Yoav N. Nygate, MS1 • Sam Rusk, BS1 • Chris R. Fernandez, MS1 • Nick Glattard, MS1 • Nathaniel F. Watson, MD, MSc2 • William Hevener, RPSGT • Bretton Beine, BS, RPSGT • Dominic Munafo, MD
Improving positive airway pressure (PAP) adherence is crucial to obstructive sleep apnea (OSA) treatment success.
We have previously shown the potential of utilizing Deep Neural Network (DNN) models to accurately predict future PAP usage, based on predefined compliance phenotypes, to enable early patient outreach and interventions. These phenotypes were limited, based solely on usage patterns.
We propose an unsupervised learning methodology for redefining these adherence phenotypes in order to assist with the creation of more precise and personalized patient categorization.
We trained a DNN model to predict PAP compliance based on daily usage patterns, where compliance was defined as the requirement for 4 hours of PAP usage a night on over 70% of the recorded nights.
The DNN model was trained on N=14,000 patients with 455 days of daily PAP usage data. The latent dimension of the trained DNN model was used as a feature vector containing rich usage pattern information content associated with overall PAP compliance.
Along with the 455 days of daily PAP usage data, our dataset included additional patient demographics such as age, sex, apnea-hypopnea index, and BMI. These parameters, along with the extracted usage patterns, were applied together as inputs to an unsupervised clustering algorithm.

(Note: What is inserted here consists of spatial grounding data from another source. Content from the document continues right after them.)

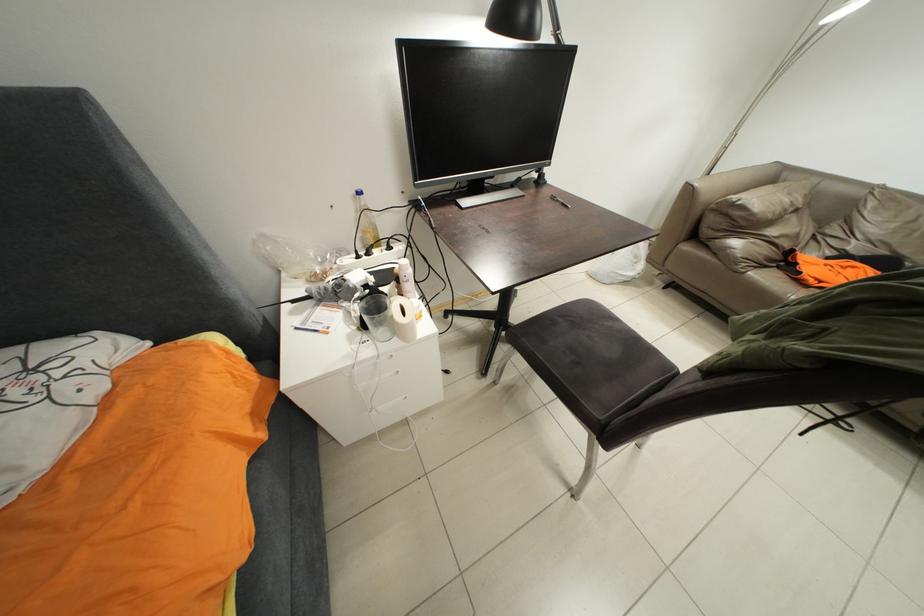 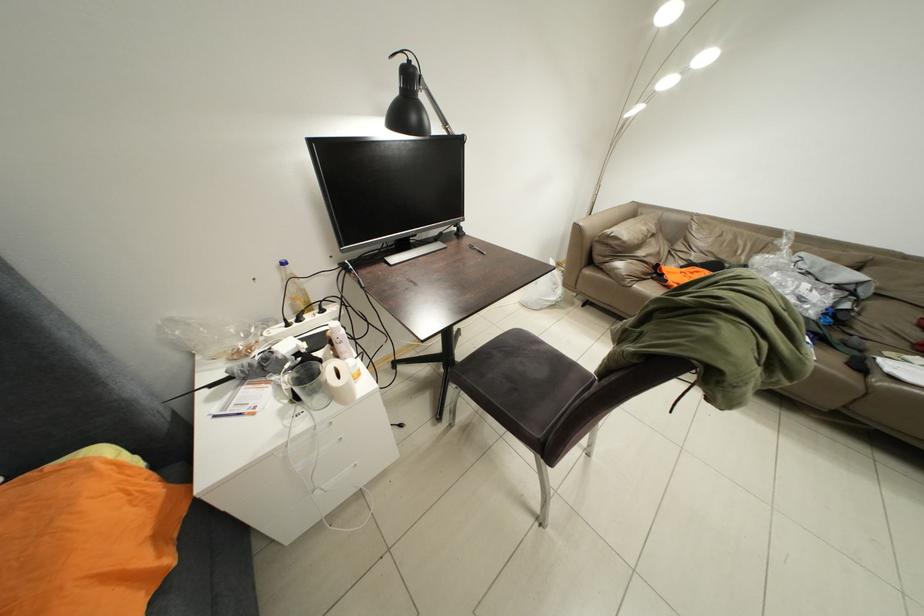 What movement of the cameraman would produce the second image?

The cameraman moved toward right, backward. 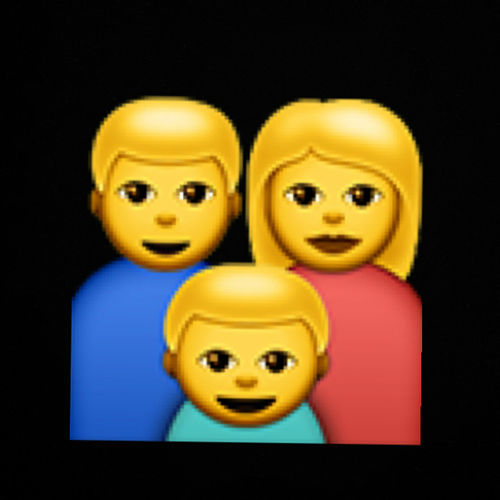 The width and height of the screenshot is (500, 500). I want to click on corner, so point(80,433), point(414,439). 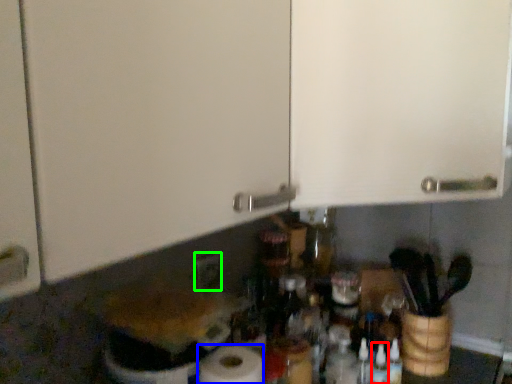 Question: Estimate the real-world distances between objects in this image. Which object is closer to bottle (highlighted by a red box), paper towel (highlighted by a blue box) or electric outlet (highlighted by a green box)?

Choices:
 (A) paper towel
 (B) electric outlet

Answer: (A) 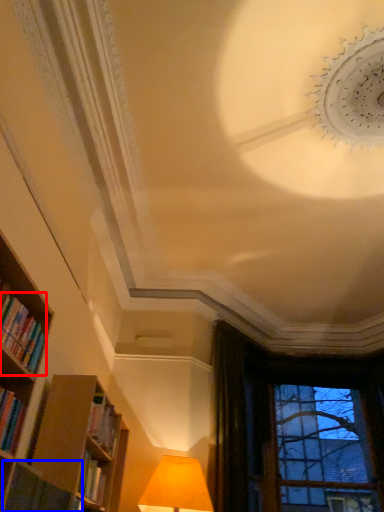 Question: Among these objects, which one is nearest to the camera, book (highlighted by a red box) or book (highlighted by a blue box)?

Choices:
 (A) book
 (B) book

Answer: (A) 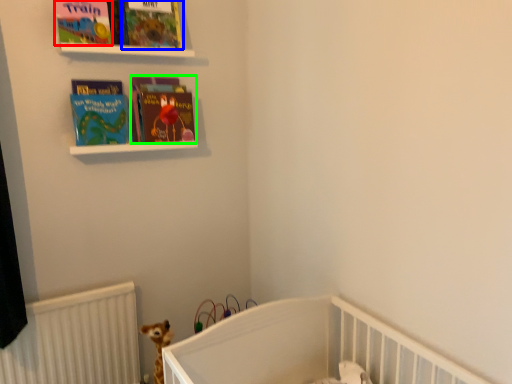 Question: Which is farther away from book cover (highlighted by a red box)? book cover (highlighted by a blue box) or book (highlighted by a green box)?

Choices:
 (A) book cover
 (B) book

Answer: (B) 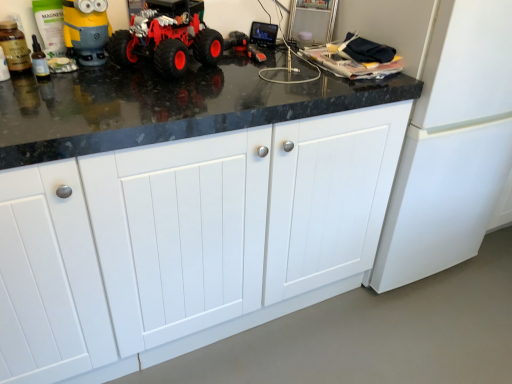 Question: From their relative heights in the image, would you say red rubber toy truck at center is taller or shorter than white matte cabinet at center?

Choices:
 (A) tall
 (B) short

Answer: (B)

Question: In terms of size, does red rubber toy truck at center appear bigger or smaller than white matte cabinet at center?

Choices:
 (A) small
 (B) big

Answer: (A)

Question: Considering their positions, is red rubber toy truck at center located in front of or behind white matte cabinet at center?

Choices:
 (A) behind
 (B) front

Answer: (A)

Question: From a real-world perspective, is white matte cabinet at center positioned above or below red rubber toy truck at center?

Choices:
 (A) below
 (B) above

Answer: (A)

Question: Is point (357, 233) positioned closer to the camera than point (117, 61)?

Choices:
 (A) farther
 (B) closer

Answer: (A)

Question: Would you say white matte cabinet at center is inside or outside red rubber toy truck at center?

Choices:
 (A) inside
 (B) outside

Answer: (B)

Question: Considering the positions of white matte cabinet at center and red rubber toy truck at center in the image, is white matte cabinet at center bigger or smaller than red rubber toy truck at center?

Choices:
 (A) small
 (B) big

Answer: (B)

The clusters that emerged from the algorithm were then used as indicators for new PAP compliance phenotypes.
Two main clusters emerged: highly compliant and highly non-compliant.
Furthermore, in the transition between the two main clusters, a sparse cluster of struggling patients emerged.
This method allows for the continuous monitoring of patients as they transition from one cluster to the other.
In this research, we have shown that by utilizing historical PAP usage patterns along with additional patient information we can identify PAP specific adherence phenotypes. Clinically, this allows focus of PAP adherence program resources to be targeted early on to patients susceptible to treatment non-adherence.
Furthermore, the transition between the two main phenotypes can also indicate when personalized intervention is necessary to maximize treatment success and outcomes. Lastly, providers can transition patients in the highly non-compliant group more quickly to alternative therapies.